## Given records
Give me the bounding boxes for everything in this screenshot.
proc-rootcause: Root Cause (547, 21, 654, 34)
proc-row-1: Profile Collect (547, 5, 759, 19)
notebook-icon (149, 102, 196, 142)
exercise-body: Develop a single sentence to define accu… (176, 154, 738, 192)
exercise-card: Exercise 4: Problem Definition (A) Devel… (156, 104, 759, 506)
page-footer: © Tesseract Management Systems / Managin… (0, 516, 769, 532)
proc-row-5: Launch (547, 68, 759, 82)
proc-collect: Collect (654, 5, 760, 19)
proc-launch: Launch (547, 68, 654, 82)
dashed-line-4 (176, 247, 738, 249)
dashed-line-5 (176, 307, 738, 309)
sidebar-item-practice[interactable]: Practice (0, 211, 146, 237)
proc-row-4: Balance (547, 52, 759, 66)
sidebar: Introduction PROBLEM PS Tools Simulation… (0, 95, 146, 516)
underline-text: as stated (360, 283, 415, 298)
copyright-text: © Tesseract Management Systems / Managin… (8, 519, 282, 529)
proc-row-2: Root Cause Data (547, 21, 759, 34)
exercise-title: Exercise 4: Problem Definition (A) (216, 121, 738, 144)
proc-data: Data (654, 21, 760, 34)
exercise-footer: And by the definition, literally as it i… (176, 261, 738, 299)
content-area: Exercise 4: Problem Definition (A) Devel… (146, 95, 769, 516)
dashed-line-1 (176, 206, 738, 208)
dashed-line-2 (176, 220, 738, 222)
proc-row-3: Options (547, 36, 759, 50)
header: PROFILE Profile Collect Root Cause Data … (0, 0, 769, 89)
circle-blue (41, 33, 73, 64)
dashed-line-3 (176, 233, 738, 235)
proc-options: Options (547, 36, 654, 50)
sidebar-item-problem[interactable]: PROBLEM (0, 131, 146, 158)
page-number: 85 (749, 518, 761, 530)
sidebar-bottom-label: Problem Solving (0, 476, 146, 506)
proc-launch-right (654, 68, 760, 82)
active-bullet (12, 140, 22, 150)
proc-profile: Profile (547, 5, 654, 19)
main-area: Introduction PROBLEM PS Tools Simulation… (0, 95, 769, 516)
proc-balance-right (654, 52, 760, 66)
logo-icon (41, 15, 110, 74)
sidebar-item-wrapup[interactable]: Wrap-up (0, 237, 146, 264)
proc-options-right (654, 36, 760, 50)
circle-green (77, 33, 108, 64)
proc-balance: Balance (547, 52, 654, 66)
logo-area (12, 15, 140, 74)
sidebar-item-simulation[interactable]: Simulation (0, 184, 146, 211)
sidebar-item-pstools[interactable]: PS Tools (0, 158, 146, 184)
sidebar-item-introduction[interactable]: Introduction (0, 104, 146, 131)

## Requirement
Each line of the listing is to be repeated without alteration.

## Answer below
Give me the bounding boxes for everything in this screenshot.
proc-rootcause: Root Cause (547, 21, 654, 34)
proc-row-1: Profile Collect (547, 5, 759, 19)
notebook-icon (149, 102, 196, 142)
exercise-body: Develop a single sentence to define accu… (176, 154, 738, 192)
exercise-card: Exercise 4: Problem Definition (A) Devel… (156, 104, 759, 506)
page-footer: © Tesseract Management Systems / Managin… (0, 516, 769, 532)
proc-row-5: Launch (547, 68, 759, 82)
proc-collect: Collect (654, 5, 760, 19)
proc-launch: Launch (547, 68, 654, 82)
dashed-line-4 (176, 247, 738, 249)
dashed-line-5 (176, 307, 738, 309)
sidebar-item-practice[interactable]: Practice (0, 211, 146, 237)
proc-row-4: Balance (547, 52, 759, 66)
sidebar: Introduction PROBLEM PS Tools Simulation… (0, 95, 146, 516)
underline-text: as stated (360, 283, 415, 298)
copyright-text: © Tesseract Management Systems / Managin… (8, 519, 282, 529)
proc-row-2: Root Cause Data (547, 21, 759, 34)
exercise-title: Exercise 4: Problem Definition (A) (216, 121, 738, 144)
proc-data: Data (654, 21, 760, 34)
exercise-footer: And by the definition, literally as it i… (176, 261, 738, 299)
content-area: Exercise 4: Problem Definition (A) Devel… (146, 95, 769, 516)
dashed-line-1 (176, 206, 738, 208)
dashed-line-2 (176, 220, 738, 222)
proc-row-3: Options (547, 36, 759, 50)
header: PROFILE Profile Collect Root Cause Data … (0, 0, 769, 89)
circle-blue (41, 33, 73, 64)
dashed-line-3 (176, 233, 738, 235)
proc-options: Options (547, 36, 654, 50)
sidebar-item-problem[interactable]: PROBLEM (0, 131, 146, 158)
page-number: 85 (749, 518, 761, 530)
sidebar-bottom-label: Problem Solving (0, 476, 146, 506)
proc-launch-right (654, 68, 760, 82)
active-bullet (12, 140, 22, 150)
proc-profile: Profile (547, 5, 654, 19)
main-area: Introduction PROBLEM PS Tools Simulation… (0, 95, 769, 516)
proc-balance-right (654, 52, 760, 66)
logo-icon (41, 15, 110, 74)
sidebar-item-wrapup[interactable]: Wrap-up (0, 237, 146, 264)
proc-options-right (654, 36, 760, 50)
circle-green (77, 33, 108, 64)
proc-balance: Balance (547, 52, 654, 66)
logo-area (12, 15, 140, 74)
sidebar-item-simulation[interactable]: Simulation (0, 184, 146, 211)
sidebar-item-pstools[interactable]: PS Tools (0, 158, 146, 184)
sidebar-item-introduction[interactable]: Introduction (0, 104, 146, 131)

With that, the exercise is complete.